After seeing this movie, I might have been longing for the next Pixar flick, but the audience I saw “Rodrick Rules” with laughed and winced in all the right spots. Gags and simple sketches involving bird poop, fake vomit and a boy in his tighty-whiteys had them rolling in the aisles. Now, did these kids pick up on the “brotherly love” theme that was being laid down? Guess we’ll have to ask them.
In any case, the story resumes after summer vacation as series hero Greg Heffley (Zachary Gordon, cute as a button) and the gang head back to school. Greg sees seventh grade as fresh start - he’s lost the “cheese touch” and is crushing on the new girl (Peyton List). Except he’s still got the same problems - an older brother, Rodrick (Devon Bostick), who torments him, a younger brother who torments him and dorky friends who embarrass him. Small, unathletic, and guilty of trying too hard, Greg’s middle-school existence is worsened by parents who force him to spend time with his brother. Theirs is hardly a bromance. Misery and humiliation ensue. After all, no one can fix you quite like an older sibling.
Fans of the series will be happy to know that Gabe Sachs and Jeff Judah again wrote the script, so the story maintains its continuity - and predictability. David Bower (“Astro Boy”), however, takes over the director’s duties from Thor Freudenthal, who helmed the first film. Plainville resident Jeff Kinney wrote the best-selling books and again served as producer.

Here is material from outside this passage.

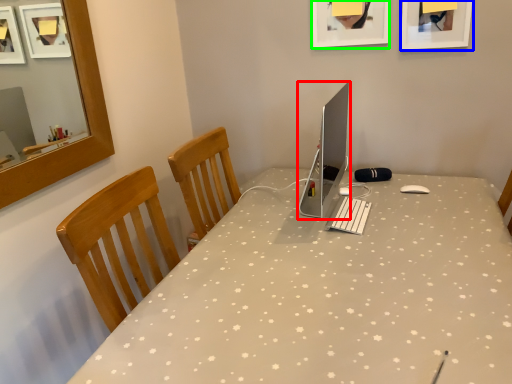 Question: Estimate the real-world distances between objects in this image. Which object is closer to computer monitor (highlighted by a red box), picture frame (highlighted by a blue box) or picture frame (highlighted by a green box)?

Choices:
 (A) picture frame
 (B) picture frame

Answer: (B)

In this installment, the relationship between Greg and his high-school-aged brother Rodrick takes center stage. Rodrick realizes his little brother can be useful, especially when they’re keeping a secret from their parents. They even become friends bonded by deception. Once the cat’s out of the bag, though, it’s cutthroat vengeance. While neither boy is a typical role model, kids enjoy watching them. They make bad decisions and can even be troublemakers, but most of their actions are played for laughs.
The butt of some of those laughs is Greg’s best bud, the good-hearted cherub, Rowley Jefferson, played by a movie-stealing Robert Capron. If there’s a true role model here, it’s him - he loves his mother (OK, maybe, too much), hates lying and is the only character whose always true to himself.

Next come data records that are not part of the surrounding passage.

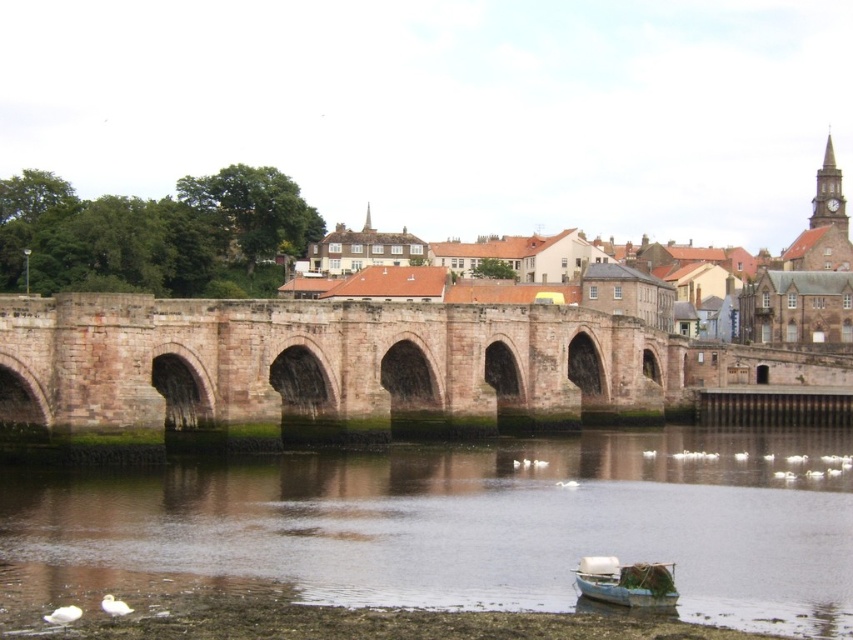 Question: Estimate the real-world distances between objects in this image. Which object is farther from the white wooden boat at lower center?

Choices:
 (A) brown stone river at lower center
 (B) rustic stone bridge at center

Answer: (B)

Question: Among these points, which one is farthest from the camera?

Choices:
 (A) (482, 333)
 (B) (822, 275)
 (C) (648, 602)
 (D) (113, 520)

Answer: (B)

Question: Can you confirm if brown stone bridge at center is positioned below white wooden boat at lower center?

Choices:
 (A) yes
 (B) no

Answer: (B)

Question: Considering the relative positions of brown stone river at lower center and brown stone bridge at center in the image provided, where is brown stone river at lower center located with respect to brown stone bridge at center?

Choices:
 (A) left
 (B) right

Answer: (A)

Question: Among these points, which one is farthest from the camera?

Choices:
 (A) pos(625,598)
 (B) pos(669,326)

Answer: (B)

Question: Does brown stone river at lower center appear on the left side of white wooden boat at lower center?

Choices:
 (A) yes
 (B) no

Answer: (B)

Unfortunately, Chloe Grace Moretz isn’t back as the artsy writer who befriends Greg in the first movie. Moretz is onto bigger and better things, such as “Kick-Ass.” She’s missed.
“Rodrick Rules” is the second in a five-book series. Naturally, a third “Wimpy Kid” film is planned.
DIARY OF A WIMPY KID: RODRICK RULES (PG for some mild rude humor and mischief.) Cast includes Zachary Gordon, Robert Capron, Rachael Harris, Devon Bostick, and Steve Zahn. 2 stars out of 4.